Teachers shouldn’t encourage young children to get sex changes, a proposal in Missouri states.
The Vulnerable Child Compassion and Protection Act prohibits school personnel from affirming or encouraging sex orientation changes in children in middle school and lower grades without parental permission.
Missouri state Sen. Mike Moon, a Republican, introduced the bill.
The legislation addresses a common situation across the United States. From New Jersey to Maine to California to Wisconsin, school authorities have taken the initiative to help children change genders. Often, these actions have happened without the consent or knowledge of parents.
For many parents, these situations have felt like nightmares. Schools have often sided with children identifying as transgender over their parents.
Maine parent Amber Lavigne’s daughter told her that she had been secretly identifying as transgender while at school, as previously reported.
A social worker, Sam Roy, encouraged Lavigne’s daughter in her transgender identity.
“[A worker] at the school encouraged a student to keep a secret from their parents!” Lavigne said. “This is the very definition of child predatory sexual grooming.”
Even without open encouragement, a school’s support can make the difference between a child choosing to transition or listening to parents, stories show.
A woman named Rachel said her daughter used the approval of school employees as a justification for her transgenderism, as previously reported. High school teachers referred to Rachel’s daughter by a man’s name, the child’s mother said.
“Ask anyone in my life. I’m a man. You are the only one who doesn’t see that, which means you’re, by definition, delusional,” Rachel recalled her daughter saying.
Whatever causes people to change their gender, it seems to affect young people the most. According to Centers for Disease Control and Prevention studies, transgenderism is nearly three times as common among American teens as it is among adults.
Schools have often encouraged transgenderism on the grounds of inclusivity. Across America, rainbow flags and stickers decorate publicly funded classrooms and school hallways.

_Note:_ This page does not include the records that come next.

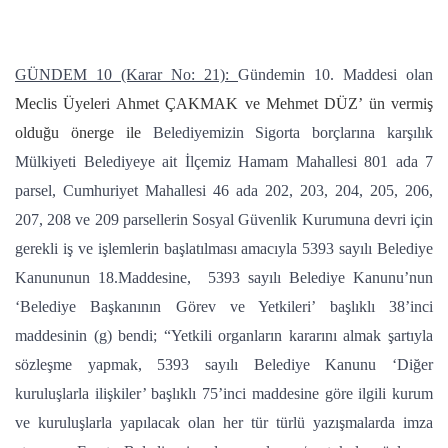
GÜNDEM 10 (Karar No: 21):
Gündemin 10. Maddesi olan
Meclis Üyeleri Ahmet ÇAKMAK ve Mehmet DÜZ’ ün vermiş
olduğu önerge ile
Belediyemizin Sigorta borçlarına karşılık
Mülkiyeti Belediyeye ait İlçemiz Hamam Mahallesi 801 ada 7
parsel, Cumhuriyet Mahallesi 46 ada 202, 203, 204, 205, 206,
207, 208 ve 209 parsellerin Sosyal Güvenlik Kurumuna devri için
gerekli iş ve işlemlerin başlatılması amacıyla 5393 sayılı Belediye
Kanununun 18.Maddesine, 5393 sayılı Belediye Kanunu’nun
‘Belediye Başkanının Görev ve Yetkileri’ başlıklı 38’inci
maddesinin (g) bendi; “Yetkili organların kararını almak şartıyla
sözleşme yapmak, 5393 sayılı Belediye Kanunu ‘Diğer
kuruluşlarla ilişkiler’ başlıklı 75’inci maddesine göre ilgili kurum
ve kuruluşlarla yapılacak olan her tür türlü yazışmalarda imza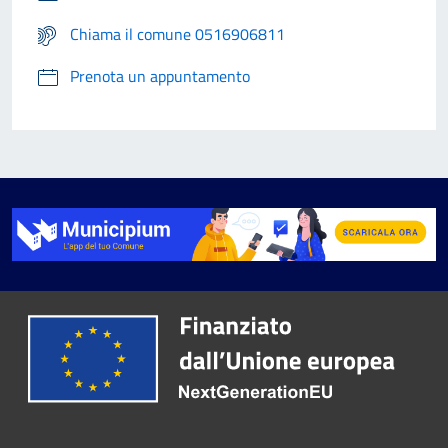
Chiama il comune 0516906811
Prenota un appuntamento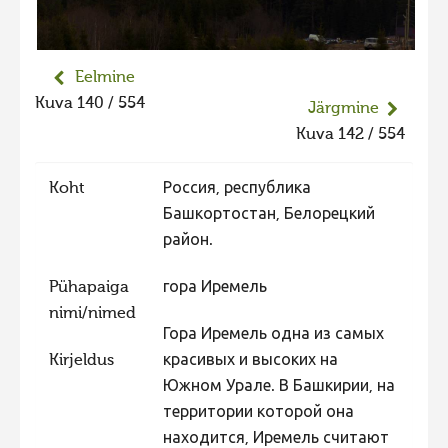
Liikuvad kuvad 2025
Hiite kuvavõistlus 2024
Eelmine
Hiite kuvavõistlus 2024 lisa
Kuva 140 / 554
Järgmine
Liikuvad kuvad 2024
Kuva 142 / 554
Hiite kuvavõistlus 2023
Koht
Россия, республика
Hiite kuvavõistlus 2023 lisa
Башкортостан, Белорецкий
Liikuvad kuvad 2023
район.
Hiite kuvavõistlus 2022
Pühapaiga
гора Иремель
Hiite kuvavõistlus 2022 lisa
nimi/nimed
Гора Иремель одна из самых
Liikuvad kuvad 2022
Kirjeldus
красивых и высоких на
Hiite kuvavõistlus 2021
Южном Урале. В Башкирии, на
Hiite kuvavõistlus 2021 lisa
территории которой она
находится, Иремель считают
Liikuvad kuvad 2021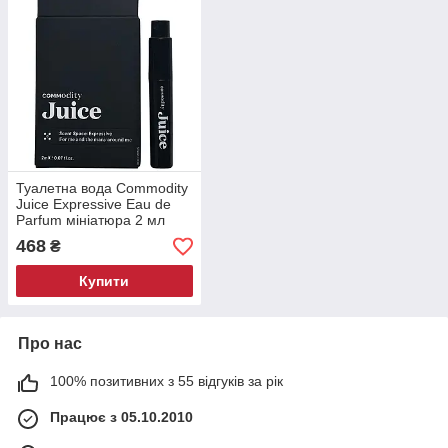
Туалетна вода Commodity
Juice Expressive Eau de
Parfum мініатюра 2 мл
468
₴
Купити
Про нас
100% позитивних з 55 відгуків за рік
Працює з 05.10.2010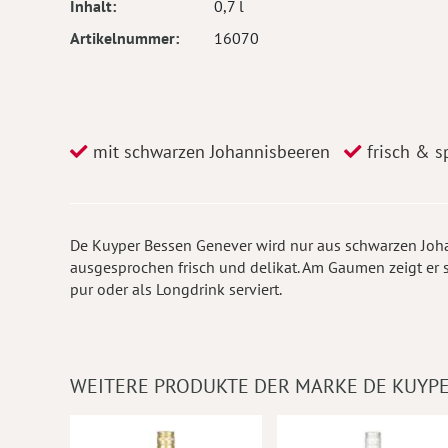
Inhalt
0,7 l
Artikelnummer
16070
mit schwarzen Johannisbeeren
frisch & sp
De Kuyper Bessen Genever wird nur aus schwarzen Johan
ausgesprochen frisch und delikat. Am Gaumen zeigt er s
pur oder als Longdrink serviert.
WEITERE PRODUKTE DER MARKE DE KUYP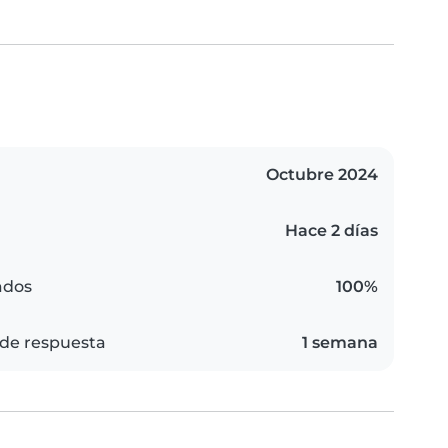
Octubre 2024
Hace 2 días
ados
100%
de respuesta
1 semana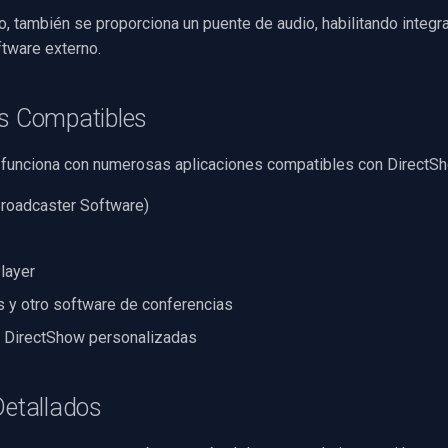
, también se proporciona un puente de audio, habilitando integr
tware externo.
es Compatibles
l funciona con numerosas aplicaciones compatibles con DirectSh
roadcaster Software)
layer
 y otro software de conferencias
s DirectShow personalizadas
Detallados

Don’t Teach Gender Transition
The measure’s text is simple.
“No nurse, counselor, teacher, principal, contracted personnel, or other administrative official at a public or charter school shall discuss gender identity or sexual orientation with a minor student unless such nurse, counselor, teacher, principal, personnel, or official is a mental health care provider licensed under chapter 337 with prior permission from the student’s parent or legal guardian,” it reads.
The bill further defines “gender identity” as a “preconceived notion of someone’s psychological, behavioral, social, and cultural aspects of being a biological male or biological female.”
It defines biological males and biological females based on male or female genitalia.
The proposal is likely to be approved by Missouri’s Republican-led state legislature and governor.
The bill may find fresh urgency from whistleblower Jamie Reed. As previously reported, Reed accused the Washington University Transgender Center of engaging in unethical practices on children.
Formerly, she worked at the St. Louis center.
These practices included continuing to prescribe transition medications even after a child’s parent revoked consent—and after patients reported adverse effects after taking those prescriptions, according to Reed.
“We lied to [parents] all the time,” she said of her work at the center. “These doctors would push, and push, and push … and somehow, the doctors thought that was a true good consent.”
Parents’ Rights and Free Speech
Missouri isn’t the first Republican-led state to consider legislation opposing sex changes for children. Oklahoma has legislation that seeks to end child sex change surgeries and cross-sex hormone use.
However, it remains to be seen if proposals such as Missouri’s and Oklahoma’s will survive challenges in court.
Some clues may be found in how U.S. law treats religion in schools.
According to a First Amendment Center guide, public school teachers must be neutral concerning religion while carrying out their duties as teachers. If students ask public school teachers about their religious beliefs, teachers can answer as long as they aren’t attempting to convert children, according to the guide.
“The teacher may answer at most with a brief statement of personal belief—but may not turn the question into an opportunity to proselytize for or against religion,” it reads.
In short, these rules allow teachers to talk about religion if children ask about it.
However, Missouri’s bill forbids school employees from even discussing gender identity with students. It remains to be seen whether such a strict ban can survive the courts.
There may be some precedent in laws that allow students to opt out of curriculum that their parents find objectionable.
According to Parents Defending Education (PDE), many states allow parents to opt out of school curricula that they deem objectionable, such as sex education. But opting out isn’t a universal right under the law, PDE notes.
“Unfortunately, the ability to opt out of educational material is not universal. The majority of state laws were written specifically with sex and health instruction in mind,” according to its guide.
Courts could decide whether parents should have the right to opt out of school speech about gender identity. Or they could decide that teachers should have the right to share their beliefs on gender.
Representatives of the American Civil Liberties Union, Moon, and the Missouri chapter of the American Civil Liberties Union didn’t respond to a request by The Epoch Times for comment.